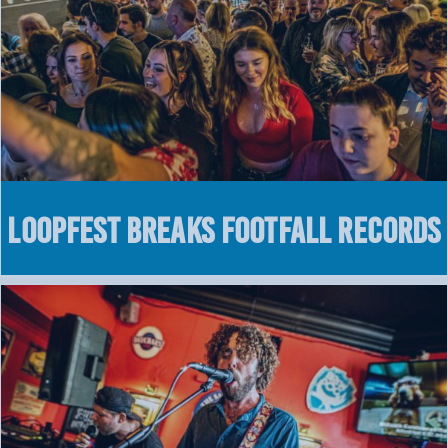
LOOPFEST breaks footfall records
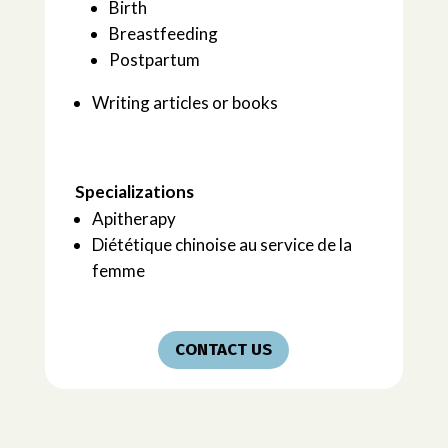
Birth
Breastfeeding
Postpartum
Writing articles or books
Specializations
Apitherapy
Diététique chinoise au service de la
femme
CONTACT US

#####

## [What the task asks]
No line before the one with "Diététique chinoise au service de la" belongs in the answer; copy that line and the rest of the records exactly.

## [Solution to the problem]
Diététique chinoise au service de la
femme
CONTACT US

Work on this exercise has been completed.